Sufian Allaw (سفيان العلاو; born 1944) is a Syrian former politician who served as the oil minister of Syria from 2012 to 2018.

==Early life and education==
Allaw was born in Abu Kamal in Deir ez-Zor Governorate in 1944. He earned a degree in electrical and mechanical engineering from University of Aleppo in 1966.

==Career==
Allaw worked as an engineer at the Syrian telecommunications establishment from 1966 to 1967. Then he was named as the investment director of the facility at the general establishment of the Euphrates dam from 1967 to 1980. He served as an engineer at the ministry of irrigation from 1980 to 1983 and at the prime ministry for energy affairs from 1983 to 1984. He became deputy electricity minister in 1984 and was in office until 2004. He served as an expert at the state planning commission from 2004 to 2005 and at the energy department at the United Nations' economic and social commission for Western Asia in 2004.
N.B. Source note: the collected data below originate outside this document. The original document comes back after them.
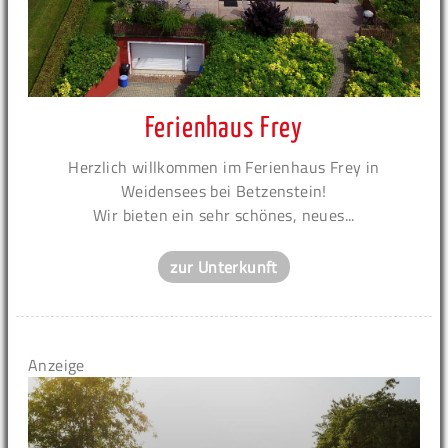
Ferienhaus Frey
Herzlich willkommen im Ferienhaus Frey in
Weidensees bei Betzenstein!
Wir bieten ein sehr schönes, neues...
zur Unterkunft
Anzeige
He later was appointed oil minister to the cabinet headed by Mohammad Naji Otari on 11 February 2006. In the April 2011 after the cabinet was reshuffled he retained his post and also served in the cabinet of Adel Safar. His term as oil minister ended on 9 February 2013, being replaced by Suleiman Al Abbas.

==Personal life==
Allaw is married to Basmaa Allaw with five children.